--- Data supplied Enclosed Below ---
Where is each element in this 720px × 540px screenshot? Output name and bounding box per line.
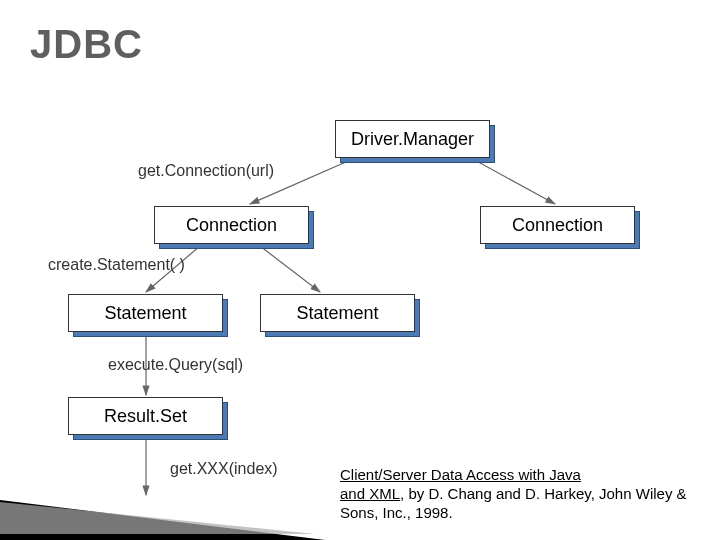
page-title: JDBC xyxy=(30,22,143,67)
footer-wedge-decoration xyxy=(0,492,325,540)
citation-text: Client/Server Data Access with Java and … xyxy=(340,466,705,522)
label-get-connection: get.Connection(url) xyxy=(138,162,274,180)
node-label: Connection xyxy=(154,206,309,244)
node-label: Driver.Manager xyxy=(335,120,490,158)
node-driver-manager: Driver.Manager xyxy=(335,120,490,158)
node-label: Result.Set xyxy=(68,397,223,435)
node-connection-2: Connection xyxy=(480,206,635,244)
citation-title: Client/Server Data Access with Java xyxy=(340,466,581,483)
node-label: Statement xyxy=(260,294,415,332)
svg-line-1 xyxy=(471,158,555,204)
node-connection-1: Connection xyxy=(154,206,309,244)
node-statement-2: Statement xyxy=(260,294,415,332)
label-execute-query: execute.Query(sql) xyxy=(108,356,243,374)
label-get-xxx: get.XXX(index) xyxy=(170,460,278,478)
label-create-statement: create.Statement( ) xyxy=(48,256,185,274)
citation-title-cont: and XML xyxy=(340,485,400,502)
svg-line-3 xyxy=(260,246,320,292)
node-label: Statement xyxy=(68,294,223,332)
node-statement-1: Statement xyxy=(68,294,223,332)
node-label: Connection xyxy=(480,206,635,244)
node-result-set: Result.Set xyxy=(68,397,223,435)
--- End of Enclosed Data supplied ---
- Exercise aim: The copy must reproduce every entry exactly while excluding all pictures.

- Result of this exercise:
Where is each element in this 720px × 540px screenshot? Output name and bounding box per line.
page-title: JDBC xyxy=(30,22,143,67)
footer-wedge-decoration xyxy=(0,492,325,540)
citation-text: Client/Server Data Access with Java and … xyxy=(340,466,705,522)
label-get-connection: get.Connection(url) xyxy=(138,162,274,180)
node-label: Connection xyxy=(154,206,309,244)
node-label: Driver.Manager xyxy=(335,120,490,158)
node-driver-manager: Driver.Manager xyxy=(335,120,490,158)
node-label: Result.Set xyxy=(68,397,223,435)
node-connection-2: Connection xyxy=(480,206,635,244)
citation-title: Client/Server Data Access with Java xyxy=(340,466,581,483)
node-label: Statement xyxy=(260,294,415,332)
svg-line-1 xyxy=(471,158,555,204)
node-connection-1: Connection xyxy=(154,206,309,244)
node-statement-2: Statement xyxy=(260,294,415,332)
label-execute-query: execute.Query(sql) xyxy=(108,356,243,374)
label-get-xxx: get.XXX(index) xyxy=(170,460,278,478)
label-create-statement: create.Statement( ) xyxy=(48,256,185,274)
citation-title-cont: and XML xyxy=(340,485,400,502)
svg-line-3 xyxy=(260,246,320,292)
node-label: Statement xyxy=(68,294,223,332)
node-statement-1: Statement xyxy=(68,294,223,332)
node-label: Connection xyxy=(480,206,635,244)
node-result-set: Result.Set xyxy=(68,397,223,435)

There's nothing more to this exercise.